Document layout analysis data
---
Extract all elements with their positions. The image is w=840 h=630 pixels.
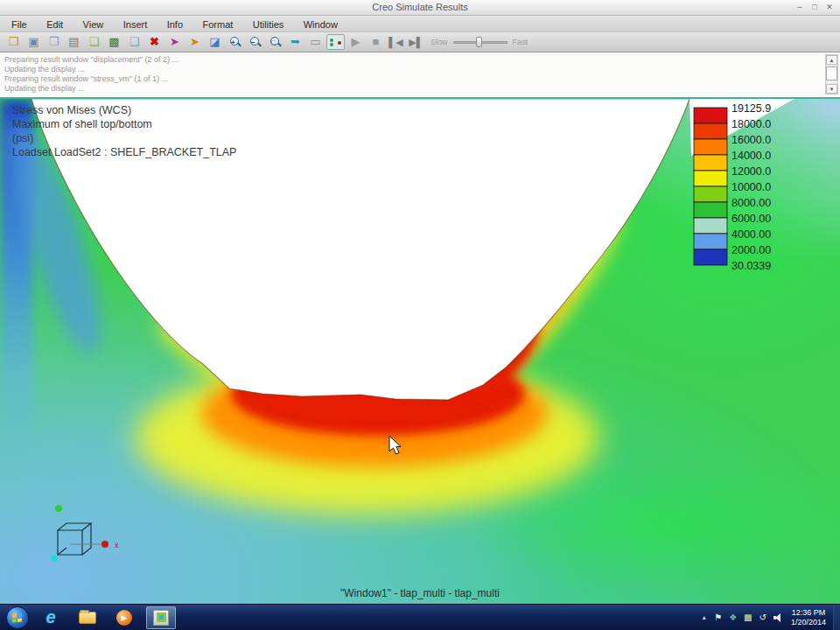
x-axis-dot [102, 541, 108, 548]
taskbar: e ▶ ▲ ⚑ ❖ ▩ ↺ 12:36 PM 1/20/2014 [0, 604, 840, 630]
paste-icon[interactable]: ❏ [85, 34, 103, 50]
legend-segment [694, 108, 727, 123]
legend-value: 14000.0 [732, 150, 771, 162]
start-button[interactable] [6, 606, 29, 629]
taskbar-clock[interactable]: 12:36 PM 1/20/2014 [791, 608, 826, 627]
legend-segment [694, 234, 727, 249]
export-icon[interactable]: ▩ [105, 34, 123, 50]
security-icon[interactable]: ▩ [744, 605, 752, 630]
animate-trace-icon[interactable] [326, 34, 345, 50]
window-icon[interactable]: ▭ [306, 34, 325, 50]
legend-segment [694, 139, 727, 155]
hidden-icons-icon[interactable]: ▲ [701, 605, 707, 630]
results-viewport[interactable]: 19125.9 18000.0 16000.0 14000.0 12000.0 … [0, 99, 840, 604]
show-desktop-button[interactable] [833, 605, 840, 630]
y-axis-dot [55, 505, 62, 512]
result-prev-icon[interactable]: ➤ [165, 34, 184, 50]
sync-icon[interactable]: ↺ [760, 605, 766, 630]
result-next-icon[interactable]: ➤ [186, 34, 204, 50]
window-label: "Window1" - tlap_multi - tlap_multi [340, 587, 500, 599]
zoom-box-icon[interactable]: □ [266, 34, 284, 50]
legend-segment [694, 186, 727, 202]
action-center-flag-icon[interactable]: ⚑ [714, 605, 722, 630]
slider-thumb[interactable] [476, 37, 482, 47]
legend-value: 16000.0 [732, 134, 771, 146]
file-explorer-icon[interactable] [73, 606, 102, 629]
message-line: Updating the display ... [4, 65, 840, 74]
legend-segment [694, 218, 727, 234]
scroll-down-icon[interactable]: ▼ [826, 84, 837, 94]
toolbar: ❒ ▣ ❐ ▤ ❏ ▩ ❑ ✖ ➤ ➤ ◪ + − □ ➥ ▭ ▶ ■ ▌◀ ▶… [0, 32, 840, 52]
volume-icon[interactable] [774, 613, 782, 622]
fast-label: Fast [513, 38, 528, 46]
annotation-line: Maximum of shell top/bottom [12, 118, 152, 130]
legend-value: 8000.00 [732, 197, 771, 209]
system-tray: ▲ ⚑ ❖ ▩ ↺ 12:36 PM 1/20/2014 [697, 605, 840, 630]
creo-app-icon[interactable] [146, 606, 176, 629]
copy-window-icon[interactable]: ❐ [45, 34, 63, 50]
scroll-thumb[interactable] [826, 66, 837, 80]
message-scrollbar[interactable]: ▲ ▼ [825, 54, 838, 94]
legend-value: 19125.9 [732, 102, 771, 115]
flip-view-icon[interactable]: ➥ [286, 34, 304, 50]
maximize-icon[interactable]: □ [808, 2, 822, 13]
legend-value: 2000.00 [732, 244, 771, 256]
legend-value: 12000.0 [732, 165, 771, 178]
legend-segment [694, 249, 727, 265]
delete-icon[interactable]: ✖ [145, 34, 164, 50]
window-title: Creo Simulate Results [0, 2, 840, 12]
windows-logo-icon [12, 612, 23, 623]
title-bar: Creo Simulate Results – □ ✕ [0, 0, 840, 16]
scroll-up-icon[interactable]: ▲ [826, 55, 837, 65]
legend-segment [694, 123, 727, 139]
legend-colorbar [694, 108, 727, 265]
zoom-out-icon[interactable]: − [246, 34, 264, 50]
annotation-line: (psi) [12, 132, 33, 144]
clock-date: 1/20/2014 [791, 618, 826, 627]
slow-label: Slow [430, 38, 448, 46]
minimize-icon[interactable]: – [793, 2, 807, 13]
stop-icon[interactable]: ■ [367, 34, 385, 50]
legend-value: 10000.0 [732, 181, 771, 193]
internet-explorer-icon[interactable]: e [36, 606, 66, 629]
menu-bar: File Edit View Insert Info Format Utilit… [0, 16, 840, 32]
step-forward-icon[interactable]: ▶▌ [407, 34, 425, 50]
fea-canvas[interactable]: 19125.9 18000.0 16000.0 14000.0 12000.0 … [0, 99, 840, 604]
legend-value: 4000.00 [732, 228, 771, 241]
step-back-icon[interactable]: ▌◀ [387, 34, 405, 50]
speed-slider[interactable] [453, 37, 508, 47]
copy-icon[interactable]: ❑ [125, 34, 144, 50]
play-icon[interactable]: ▶ [346, 34, 365, 50]
annotation-line: Stress von Mises (WCS) [12, 104, 131, 116]
annotation-line: Loadset LoadSet2 : SHELF_BRACKET_TLAP [12, 146, 236, 158]
message-line: Preparing result window "displacement" (… [4, 55, 840, 65]
message-log: Preparing result window "displacement" (… [0, 52, 840, 99]
legend-segment [694, 155, 727, 171]
x-axis-label: x [115, 541, 119, 550]
legend-segment [694, 171, 727, 186]
legend-value: 18000.0 [732, 118, 771, 130]
legend-value: 6000.00 [732, 213, 771, 225]
legend-value: 30.0339 [732, 260, 771, 272]
display-icon[interactable]: ◪ [206, 34, 224, 50]
message-line: Updating the display ... [4, 84, 840, 94]
legend: 19125.9 18000.0 16000.0 14000.0 12000.0 … [694, 102, 771, 272]
clock-time: 12:36 PM [791, 608, 826, 618]
media-player-icon[interactable]: ▶ [109, 606, 139, 629]
legend-segment [694, 202, 727, 218]
network-icon[interactable]: ❖ [729, 605, 737, 630]
open-folder-icon[interactable]: ❒ [4, 34, 23, 50]
zoom-in-icon[interactable]: + [226, 34, 244, 50]
print-icon[interactable]: ▤ [65, 34, 83, 50]
message-line: Preparing result window "stress_vm" (1 o… [4, 74, 840, 84]
z-axis-dot [51, 555, 58, 562]
save-icon[interactable]: ▣ [24, 34, 43, 50]
screen: Creo Simulate Results – □ ✕ File Edit Vi… [0, 0, 840, 630]
close-icon[interactable]: ✕ [822, 2, 836, 13]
---
Task goal »
Restate each entry word for word, leaving out any pictures.

Task answer »
Extract all elements with their positions. The image is w=840 h=630 pixels.
x-axis-dot [102, 541, 108, 548]
taskbar: e ▶ ▲ ⚑ ❖ ▩ ↺ 12:36 PM 1/20/2014 [0, 604, 840, 630]
paste-icon[interactable]: ❏ [85, 34, 103, 50]
legend-segment [694, 108, 727, 123]
legend-value: 14000.0 [732, 150, 771, 162]
start-button[interactable] [6, 606, 29, 629]
taskbar-clock[interactable]: 12:36 PM 1/20/2014 [791, 608, 826, 627]
legend-segment [694, 234, 727, 249]
export-icon[interactable]: ▩ [105, 34, 123, 50]
security-icon[interactable]: ▩ [744, 605, 752, 630]
animate-trace-icon[interactable] [326, 34, 345, 50]
window-icon[interactable]: ▭ [306, 34, 325, 50]
legend-segment [694, 139, 727, 155]
hidden-icons-icon[interactable]: ▲ [701, 605, 707, 630]
results-viewport[interactable]: 19125.9 18000.0 16000.0 14000.0 12000.0 … [0, 99, 840, 604]
show-desktop-button[interactable] [833, 605, 840, 630]
y-axis-dot [55, 505, 62, 512]
result-prev-icon[interactable]: ➤ [165, 34, 184, 50]
sync-icon[interactable]: ↺ [760, 605, 766, 630]
result-next-icon[interactable]: ➤ [186, 34, 204, 50]
window-label: "Window1" - tlap_multi - tlap_multi [340, 587, 500, 599]
zoom-box-icon[interactable]: □ [266, 34, 284, 50]
legend-segment [694, 186, 727, 202]
action-center-flag-icon[interactable]: ⚑ [714, 605, 722, 630]
slider-thumb[interactable] [476, 37, 482, 47]
legend-value: 16000.0 [732, 134, 771, 146]
file-explorer-icon[interactable] [73, 606, 102, 629]
message-line: Updating the display ... [4, 65, 840, 74]
legend-segment [694, 218, 727, 234]
scroll-down-icon[interactable]: ▼ [826, 84, 837, 94]
toolbar: ❒ ▣ ❐ ▤ ❏ ▩ ❑ ✖ ➤ ➤ ◪ + − □ ➥ ▭ ▶ ■ ▌◀ ▶… [0, 32, 840, 52]
volume-icon[interactable] [774, 613, 782, 622]
fast-label: Fast [513, 38, 528, 46]
annotation-line: Maximum of shell top/bottom [12, 118, 152, 130]
legend-value: 8000.00 [732, 197, 771, 209]
system-tray: ▲ ⚑ ❖ ▩ ↺ 12:36 PM 1/20/2014 [697, 605, 840, 630]
creo-app-icon[interactable] [146, 606, 176, 629]
copy-window-icon[interactable]: ❐ [45, 34, 63, 50]
scroll-thumb[interactable] [826, 66, 837, 80]
message-scrollbar[interactable]: ▲ ▼ [825, 54, 838, 94]
legend-value: 19125.9 [732, 102, 771, 115]
flip-view-icon[interactable]: ➥ [286, 34, 304, 50]
maximize-icon[interactable]: □ [808, 2, 822, 13]
legend-value: 2000.00 [732, 244, 771, 256]
legend-value: 12000.0 [732, 165, 771, 178]
legend-segment [694, 249, 727, 265]
delete-icon[interactable]: ✖ [145, 34, 164, 50]
window-title: Creo Simulate Results [0, 2, 840, 12]
windows-logo-icon [12, 612, 23, 623]
title-bar: Creo Simulate Results – □ ✕ [0, 0, 840, 16]
scroll-up-icon[interactable]: ▲ [826, 55, 837, 65]
legend-segment [694, 123, 727, 139]
legend-colorbar [694, 108, 727, 265]
zoom-out-icon[interactable]: − [246, 34, 264, 50]
annotation-line: (psi) [12, 132, 33, 144]
clock-date: 1/20/2014 [791, 618, 826, 627]
slow-label: Slow [430, 38, 448, 46]
minimize-icon[interactable]: – [793, 2, 807, 13]
stop-icon[interactable]: ■ [367, 34, 385, 50]
legend-value: 10000.0 [732, 181, 771, 193]
internet-explorer-icon[interactable]: e [36, 606, 66, 629]
menu-bar: File Edit View Insert Info Format Utilit… [0, 16, 840, 32]
step-forward-icon[interactable]: ▶▌ [407, 34, 425, 50]
fea-canvas[interactable]: 19125.9 18000.0 16000.0 14000.0 12000.0 … [0, 99, 840, 604]
legend-value: 4000.00 [732, 228, 771, 241]
step-back-icon[interactable]: ▌◀ [387, 34, 405, 50]
speed-slider[interactable] [453, 37, 508, 47]
copy-icon[interactable]: ❑ [125, 34, 144, 50]
play-icon[interactable]: ▶ [346, 34, 365, 50]
annotation-line: Stress von Mises (WCS) [12, 104, 131, 116]
annotation-line: Loadset LoadSet2 : SHELF_BRACKET_TLAP [12, 146, 236, 158]
message-line: Preparing result window "displacement" (… [4, 55, 840, 65]
message-log: Preparing result window "displacement" (… [0, 52, 840, 99]
legend-segment [694, 155, 727, 171]
x-axis-label: x [115, 541, 119, 550]
legend-segment [694, 171, 727, 186]
legend-value: 18000.0 [732, 118, 771, 130]
legend-value: 6000.00 [732, 213, 771, 225]
legend-value: 30.0339 [732, 260, 771, 272]
display-icon[interactable]: ◪ [206, 34, 224, 50]
message-line: Updating the display ... [4, 84, 840, 94]
legend: 19125.9 18000.0 16000.0 14000.0 12000.0 … [694, 102, 771, 272]
clock-time: 12:36 PM [791, 608, 826, 618]
media-player-icon[interactable]: ▶ [109, 606, 139, 629]
legend-segment [694, 202, 727, 218]
network-icon[interactable]: ❖ [729, 605, 737, 630]
open-folder-icon[interactable]: ❒ [4, 34, 23, 50]
zoom-in-icon[interactable]: + [226, 34, 244, 50]
print-icon[interactable]: ▤ [65, 34, 83, 50]
message-line: Preparing result window "stress_vm" (1 o… [4, 74, 840, 84]
z-axis-dot [51, 555, 58, 562]
save-icon[interactable]: ▣ [24, 34, 43, 50]
screen: Creo Simulate Results – □ ✕ File Edit Vi… [0, 0, 840, 630]
close-icon[interactable]: ✕ [822, 2, 836, 13]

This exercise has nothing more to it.